Esta conducta que guarda serios riesgos en la adolescencia, guarda mucha similitud con el pobre control de los impulsos de las personas, incluso a cualquier edad, que llegan a constituir verdaderos trastornos psiquiátricos, y asimismo del poder que tiene el estímulo, que puede caer en lo nocivo cuando no se aprende a mediar su uso.


En otro país y de manera similar, el médico José Luis Martínez, Jefe del Servicio de Psiquiatría del Hospital de Quirón de Madrid, a principios de este año a la agencia EFE, también manifestó un perfil parecido de los adolescentes a raíz de que se produjeran varias muertes en cibercafés, en Corea del Sur y China; para el caso de Occidente dijo el médico; “deberíamos poner nuestras barbas a remojar”.

Comenta además que hay tres vías por las que los adolescentes se enganchan a Internet: el juego on-line, la mensajería y el sexo, que, aunque es más un problema de adicción de adultos, también presenta un problema de consumo entre los jóvenes. Hay un perfil determinado para los adolescentes adictos a Internet, se trata de jóvenes "introvertidos, tímidos, con un cierto tono vital depresivo y con algunos factores sociofamiliares peculiares que presentan un perfil de riesgo". 

Lo que les engancha "es una especie de compensación psicológica" porque "las características de Internet dan una oportunidad a algunos individuos que tienen justamente problemas en la integración social" y que fracasan en sus relaciones sociales. "El estar delante de una pantalla y tener todo el mundo abierto y, sobre todo, la sensación de impunidad que muchas veces se tiene en el trabajo con el ordenador, esas características son susceptibles de enganchar", asegura José Luis Martínez.

Los juegos on-line permiten crear personajes fantásticos con los que se identifica el jugador y eso provoca que el adolescente "vuelque en esa imagen toda su fantasía. Ese personaje le permite canalizar y vehicular miedos, temores, angustias y complejos y eso, libera".

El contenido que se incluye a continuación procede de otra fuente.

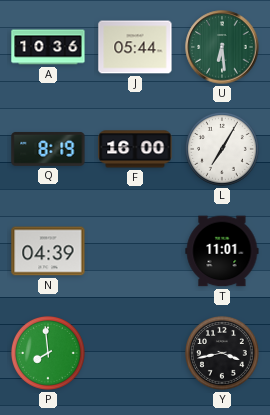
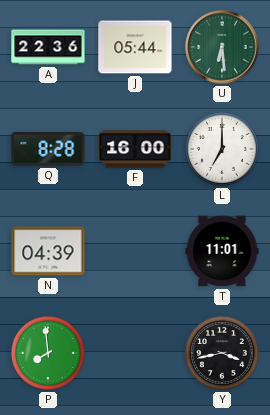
A: 10:36 -> 22:36
Q: 8:19 -> 8:28
L: 7:05 -> 7:00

"Hablamos de patología cuando implica un deterioro de las actividades normales de las personas", pero el juego no-line tiene también "un factor positivo" porque "permite neutralizar conflictos en otras áreas de la vida".

Sin embargo "si es excesivo y eso implica deterioro en otros niveles, termina siendo patológico" y hace realidad al "viejo refrán de que el remedio es peor que la enfermedad".
Como padre o madre hay que estar atento al número de horas que ese niño o adolescente invierte en el juego.

Revisiones presentadas por el maestroloo de los riesgos en la adolescencia.